**TASK OBJECTIVE:** All that is needed is each line of the entries holding the word "dengan", copied as it stands.

RECORD EXCERPTS: Begin

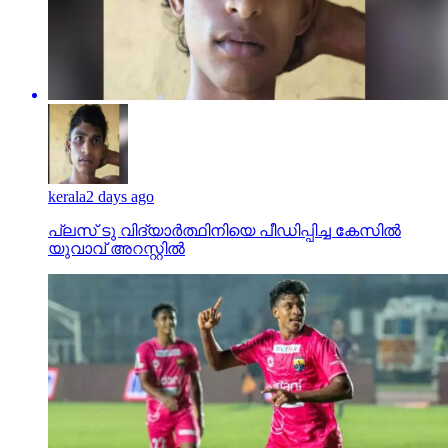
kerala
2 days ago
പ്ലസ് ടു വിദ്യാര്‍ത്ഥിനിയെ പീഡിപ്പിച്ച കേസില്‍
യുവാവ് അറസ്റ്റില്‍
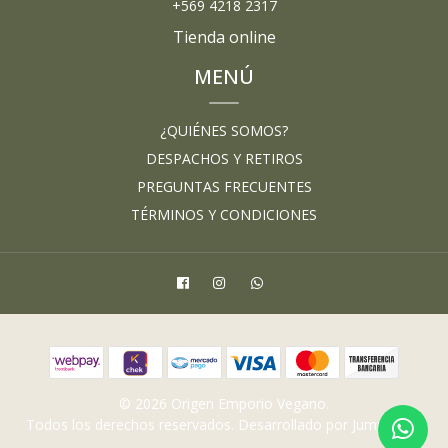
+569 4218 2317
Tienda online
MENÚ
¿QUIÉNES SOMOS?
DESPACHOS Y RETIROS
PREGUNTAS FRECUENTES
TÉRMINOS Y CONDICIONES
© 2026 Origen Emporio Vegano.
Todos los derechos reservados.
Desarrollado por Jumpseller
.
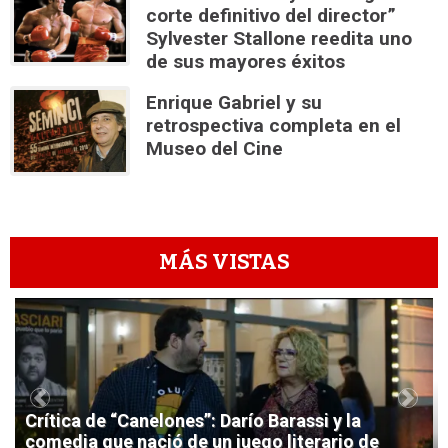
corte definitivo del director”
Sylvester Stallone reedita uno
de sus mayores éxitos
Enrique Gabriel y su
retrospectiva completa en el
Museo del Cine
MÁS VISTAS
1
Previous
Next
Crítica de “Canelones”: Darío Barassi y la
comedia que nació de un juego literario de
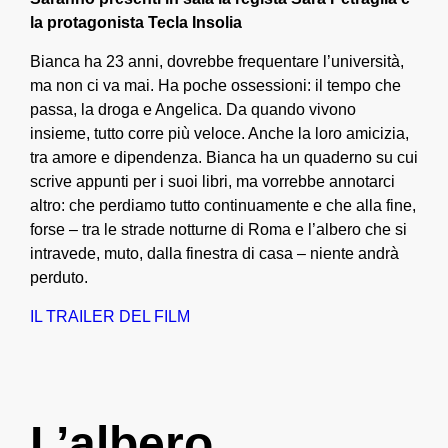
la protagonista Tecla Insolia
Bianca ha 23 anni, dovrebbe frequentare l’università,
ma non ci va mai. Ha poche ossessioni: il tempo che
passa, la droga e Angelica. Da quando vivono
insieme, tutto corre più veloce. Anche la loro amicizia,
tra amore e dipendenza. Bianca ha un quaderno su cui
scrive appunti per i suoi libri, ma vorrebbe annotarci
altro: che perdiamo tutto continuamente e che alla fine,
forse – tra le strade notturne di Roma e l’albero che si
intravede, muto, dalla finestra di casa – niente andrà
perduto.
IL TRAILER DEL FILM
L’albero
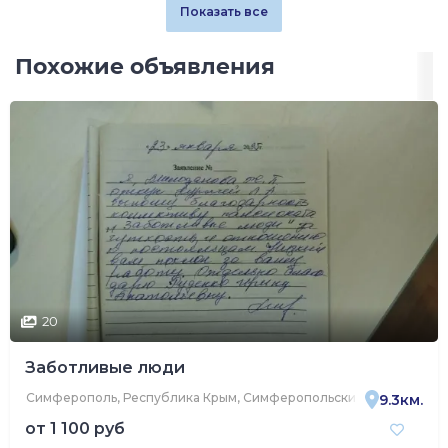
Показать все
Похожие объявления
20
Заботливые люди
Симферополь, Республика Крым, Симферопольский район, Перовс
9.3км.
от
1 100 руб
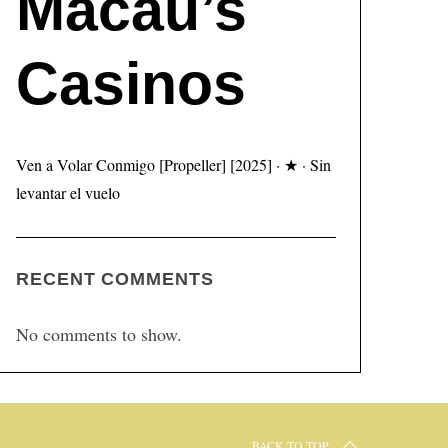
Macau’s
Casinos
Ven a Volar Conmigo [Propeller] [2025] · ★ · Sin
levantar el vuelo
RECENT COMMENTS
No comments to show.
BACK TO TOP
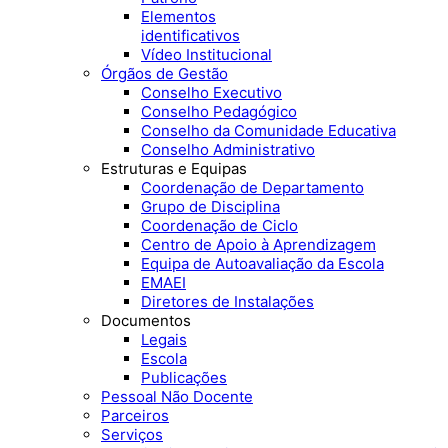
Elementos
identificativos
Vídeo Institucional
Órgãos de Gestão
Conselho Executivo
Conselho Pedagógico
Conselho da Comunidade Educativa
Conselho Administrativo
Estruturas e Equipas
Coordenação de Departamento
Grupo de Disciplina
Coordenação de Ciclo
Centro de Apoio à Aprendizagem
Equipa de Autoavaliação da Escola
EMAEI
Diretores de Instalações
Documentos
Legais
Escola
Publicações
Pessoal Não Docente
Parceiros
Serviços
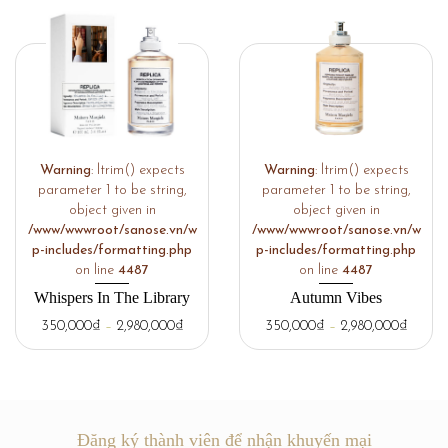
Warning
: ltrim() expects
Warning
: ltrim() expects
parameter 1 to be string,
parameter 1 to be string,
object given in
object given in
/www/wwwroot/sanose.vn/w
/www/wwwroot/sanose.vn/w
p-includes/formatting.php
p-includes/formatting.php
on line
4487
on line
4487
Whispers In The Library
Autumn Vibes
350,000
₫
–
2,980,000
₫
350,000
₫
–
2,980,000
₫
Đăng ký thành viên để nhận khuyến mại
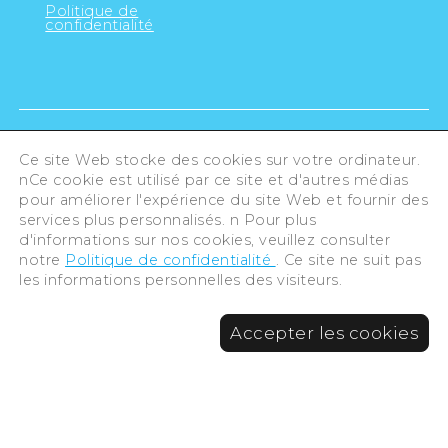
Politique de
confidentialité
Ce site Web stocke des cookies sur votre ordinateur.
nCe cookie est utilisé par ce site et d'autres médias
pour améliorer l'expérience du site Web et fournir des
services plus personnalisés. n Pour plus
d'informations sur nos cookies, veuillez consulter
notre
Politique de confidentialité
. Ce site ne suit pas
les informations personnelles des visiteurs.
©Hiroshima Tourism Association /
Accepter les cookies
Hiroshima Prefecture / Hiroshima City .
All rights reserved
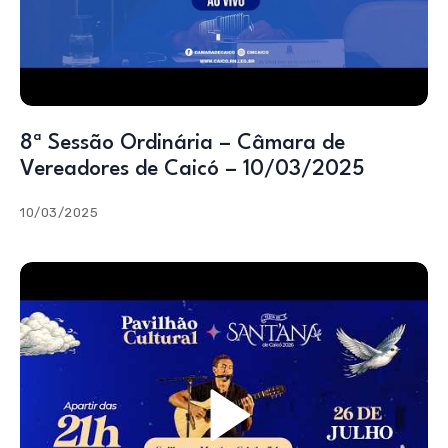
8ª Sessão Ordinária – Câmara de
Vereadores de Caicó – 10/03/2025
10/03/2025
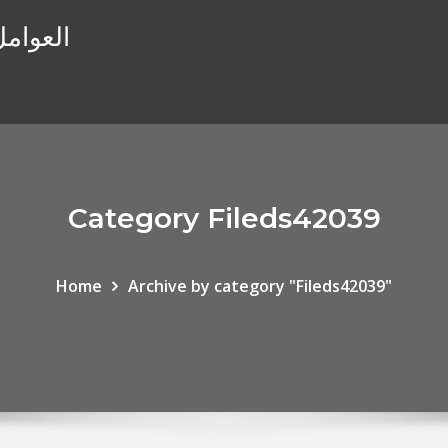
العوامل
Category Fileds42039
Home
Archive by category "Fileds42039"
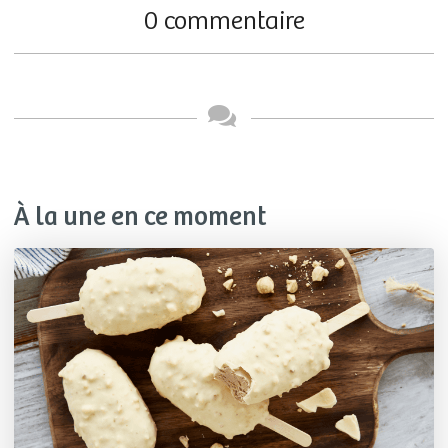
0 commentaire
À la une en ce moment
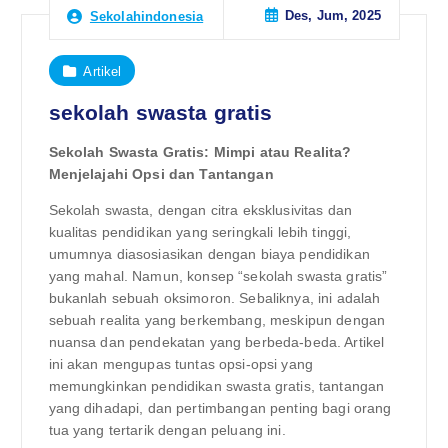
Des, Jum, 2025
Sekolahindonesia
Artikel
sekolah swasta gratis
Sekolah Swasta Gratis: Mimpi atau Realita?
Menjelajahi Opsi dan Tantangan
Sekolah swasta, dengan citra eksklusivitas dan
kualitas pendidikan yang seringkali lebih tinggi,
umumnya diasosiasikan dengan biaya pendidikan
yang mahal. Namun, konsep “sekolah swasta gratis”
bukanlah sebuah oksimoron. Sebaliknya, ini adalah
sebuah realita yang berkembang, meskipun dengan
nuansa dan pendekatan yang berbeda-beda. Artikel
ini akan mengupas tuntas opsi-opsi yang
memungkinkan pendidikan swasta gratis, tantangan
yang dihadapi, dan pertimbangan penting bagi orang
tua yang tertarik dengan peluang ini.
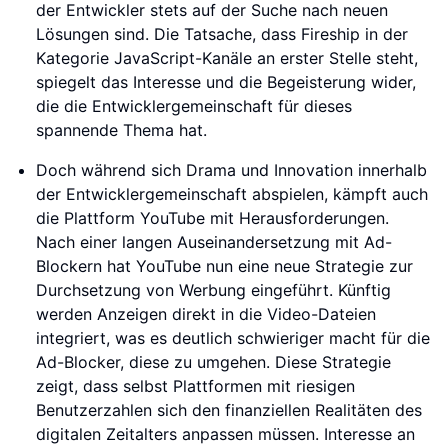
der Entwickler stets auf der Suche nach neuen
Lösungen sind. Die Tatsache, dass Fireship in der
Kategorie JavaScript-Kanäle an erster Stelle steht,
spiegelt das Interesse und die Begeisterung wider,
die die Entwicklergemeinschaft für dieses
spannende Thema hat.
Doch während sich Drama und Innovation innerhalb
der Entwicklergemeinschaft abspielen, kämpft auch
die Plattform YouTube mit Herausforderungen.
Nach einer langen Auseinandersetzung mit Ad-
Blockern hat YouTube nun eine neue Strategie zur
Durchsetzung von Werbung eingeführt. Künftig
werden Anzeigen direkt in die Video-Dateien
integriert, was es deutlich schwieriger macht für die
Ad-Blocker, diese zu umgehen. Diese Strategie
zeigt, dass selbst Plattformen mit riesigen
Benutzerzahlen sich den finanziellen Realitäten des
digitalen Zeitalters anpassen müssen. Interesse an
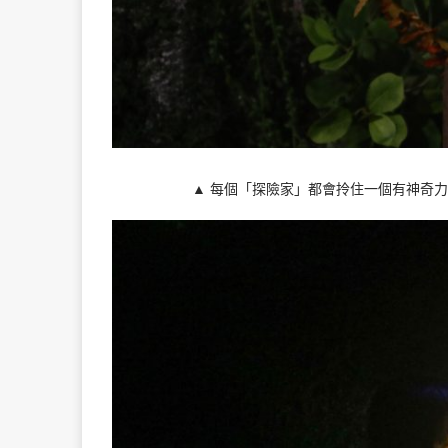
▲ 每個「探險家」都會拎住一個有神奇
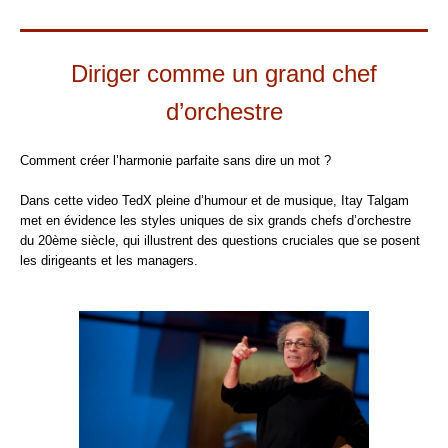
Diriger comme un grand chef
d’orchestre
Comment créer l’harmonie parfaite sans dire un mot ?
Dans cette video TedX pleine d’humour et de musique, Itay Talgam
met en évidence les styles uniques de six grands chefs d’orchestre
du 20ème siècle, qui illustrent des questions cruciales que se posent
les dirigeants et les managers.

RECORD EXCERPTS: End

**EXERCISE RESULT:**
Sekolah swasta, dengan citra eksklusivitas dan
umumnya diasosiasikan dengan biaya pendidikan
sebuah realita yang berkembang, meskipun dengan
tua yang tertarik dengan peluang ini.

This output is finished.